> _YOUR ASSIGNMENT_: Bring together copies of the lines in the data below that contain the word "julio".

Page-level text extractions
--- START ---
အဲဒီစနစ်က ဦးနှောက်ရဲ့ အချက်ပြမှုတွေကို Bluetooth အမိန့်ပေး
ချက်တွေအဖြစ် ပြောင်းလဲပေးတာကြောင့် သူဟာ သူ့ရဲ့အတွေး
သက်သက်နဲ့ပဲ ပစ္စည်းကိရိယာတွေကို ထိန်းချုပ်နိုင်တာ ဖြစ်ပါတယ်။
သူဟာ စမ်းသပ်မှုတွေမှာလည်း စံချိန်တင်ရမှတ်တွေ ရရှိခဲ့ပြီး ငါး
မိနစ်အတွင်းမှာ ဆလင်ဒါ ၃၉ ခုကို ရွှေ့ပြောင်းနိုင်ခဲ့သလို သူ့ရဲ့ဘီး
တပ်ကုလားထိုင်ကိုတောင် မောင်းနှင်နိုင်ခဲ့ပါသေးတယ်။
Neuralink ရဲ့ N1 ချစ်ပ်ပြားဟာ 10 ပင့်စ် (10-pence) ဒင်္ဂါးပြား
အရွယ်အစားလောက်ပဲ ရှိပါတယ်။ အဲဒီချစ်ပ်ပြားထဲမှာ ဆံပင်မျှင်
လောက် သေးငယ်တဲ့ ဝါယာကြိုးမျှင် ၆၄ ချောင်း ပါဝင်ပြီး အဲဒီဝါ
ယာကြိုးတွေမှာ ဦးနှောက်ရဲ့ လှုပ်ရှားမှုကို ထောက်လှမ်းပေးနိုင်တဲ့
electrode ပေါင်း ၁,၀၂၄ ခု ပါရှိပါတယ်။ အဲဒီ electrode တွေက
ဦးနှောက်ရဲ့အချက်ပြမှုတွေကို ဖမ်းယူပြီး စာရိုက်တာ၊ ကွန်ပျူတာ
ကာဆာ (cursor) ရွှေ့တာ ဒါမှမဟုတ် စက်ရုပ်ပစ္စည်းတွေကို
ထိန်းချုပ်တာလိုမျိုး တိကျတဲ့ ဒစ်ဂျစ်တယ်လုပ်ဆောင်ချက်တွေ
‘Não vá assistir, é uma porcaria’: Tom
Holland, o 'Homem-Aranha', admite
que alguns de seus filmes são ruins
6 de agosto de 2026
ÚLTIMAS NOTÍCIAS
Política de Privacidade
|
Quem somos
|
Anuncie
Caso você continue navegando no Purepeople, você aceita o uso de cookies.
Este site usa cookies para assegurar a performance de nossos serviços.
--- END ---
--- START ---
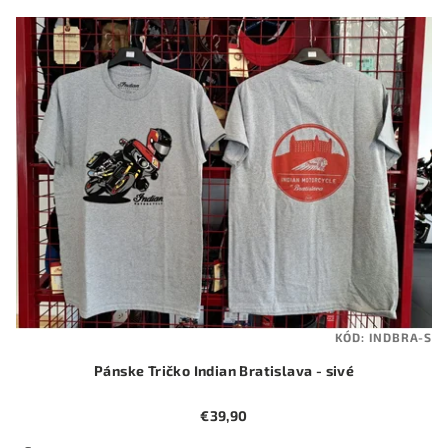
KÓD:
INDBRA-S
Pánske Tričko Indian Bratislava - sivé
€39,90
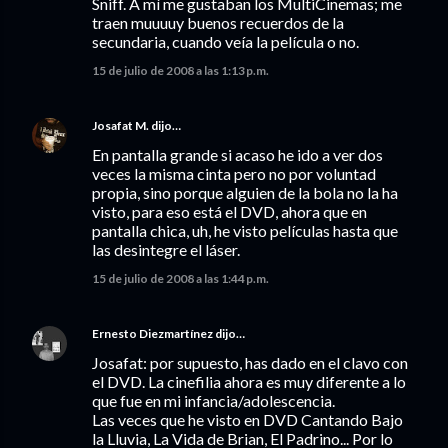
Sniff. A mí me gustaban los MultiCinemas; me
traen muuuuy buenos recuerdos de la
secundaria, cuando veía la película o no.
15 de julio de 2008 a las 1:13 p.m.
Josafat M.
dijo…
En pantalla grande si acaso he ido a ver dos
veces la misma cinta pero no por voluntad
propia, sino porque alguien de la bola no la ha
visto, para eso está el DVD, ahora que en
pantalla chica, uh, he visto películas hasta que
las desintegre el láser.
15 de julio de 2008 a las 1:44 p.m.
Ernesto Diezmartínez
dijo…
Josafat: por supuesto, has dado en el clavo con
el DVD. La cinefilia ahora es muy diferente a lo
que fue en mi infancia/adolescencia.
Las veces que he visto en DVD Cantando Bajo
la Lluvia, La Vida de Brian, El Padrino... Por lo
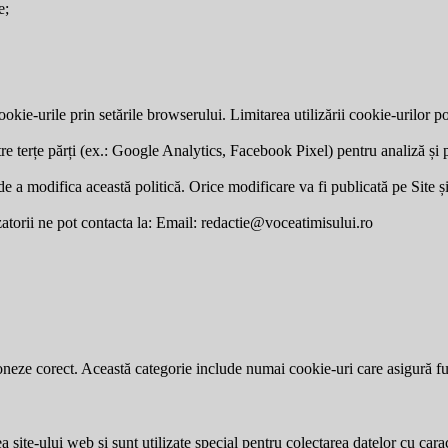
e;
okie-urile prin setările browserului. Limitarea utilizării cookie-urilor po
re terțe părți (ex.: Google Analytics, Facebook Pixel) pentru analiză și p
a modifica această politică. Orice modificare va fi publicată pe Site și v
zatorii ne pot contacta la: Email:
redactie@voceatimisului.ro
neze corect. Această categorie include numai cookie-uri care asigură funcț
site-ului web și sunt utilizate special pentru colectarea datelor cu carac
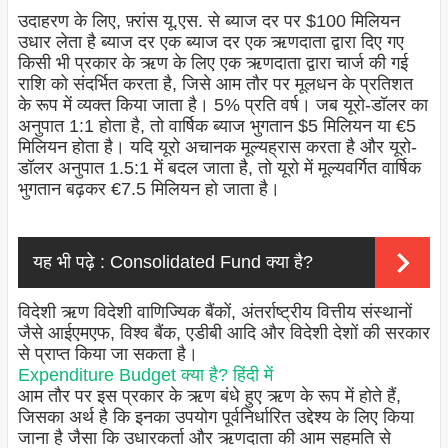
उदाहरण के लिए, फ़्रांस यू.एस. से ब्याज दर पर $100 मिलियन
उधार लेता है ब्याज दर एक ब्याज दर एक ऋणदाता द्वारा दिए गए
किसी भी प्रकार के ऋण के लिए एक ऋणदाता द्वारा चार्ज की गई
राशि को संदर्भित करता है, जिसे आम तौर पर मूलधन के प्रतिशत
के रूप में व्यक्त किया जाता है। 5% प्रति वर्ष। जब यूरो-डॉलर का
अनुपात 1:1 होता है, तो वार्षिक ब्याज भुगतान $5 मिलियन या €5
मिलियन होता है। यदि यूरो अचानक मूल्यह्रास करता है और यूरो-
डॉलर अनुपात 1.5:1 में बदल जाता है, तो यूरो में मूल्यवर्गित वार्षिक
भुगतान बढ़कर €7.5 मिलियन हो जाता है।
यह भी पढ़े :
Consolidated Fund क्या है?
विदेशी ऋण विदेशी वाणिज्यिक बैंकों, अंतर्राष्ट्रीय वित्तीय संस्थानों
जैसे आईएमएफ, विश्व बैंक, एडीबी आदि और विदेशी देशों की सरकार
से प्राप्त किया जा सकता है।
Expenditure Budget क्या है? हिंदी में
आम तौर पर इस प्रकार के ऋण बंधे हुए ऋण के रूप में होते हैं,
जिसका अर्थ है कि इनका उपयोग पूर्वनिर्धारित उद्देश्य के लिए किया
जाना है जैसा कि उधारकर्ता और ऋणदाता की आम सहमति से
--- END ---
--- START ---
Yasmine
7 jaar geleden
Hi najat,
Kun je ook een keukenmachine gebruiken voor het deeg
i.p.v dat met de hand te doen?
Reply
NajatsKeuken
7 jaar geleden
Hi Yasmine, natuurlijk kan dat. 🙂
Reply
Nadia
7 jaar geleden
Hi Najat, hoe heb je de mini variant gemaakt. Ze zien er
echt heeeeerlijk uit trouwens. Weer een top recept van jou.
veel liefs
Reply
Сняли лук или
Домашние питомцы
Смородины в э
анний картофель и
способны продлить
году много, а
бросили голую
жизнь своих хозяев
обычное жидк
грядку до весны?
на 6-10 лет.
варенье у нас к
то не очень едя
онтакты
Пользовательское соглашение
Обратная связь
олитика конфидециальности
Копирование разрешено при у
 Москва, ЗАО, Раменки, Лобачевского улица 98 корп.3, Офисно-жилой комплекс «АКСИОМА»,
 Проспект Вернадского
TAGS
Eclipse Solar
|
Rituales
--- END ---
> _TASK RESULT_:
15 de julio de 2008 a las 1:13 p.m.
15 de julio de 2008 a las 1:44 p.m.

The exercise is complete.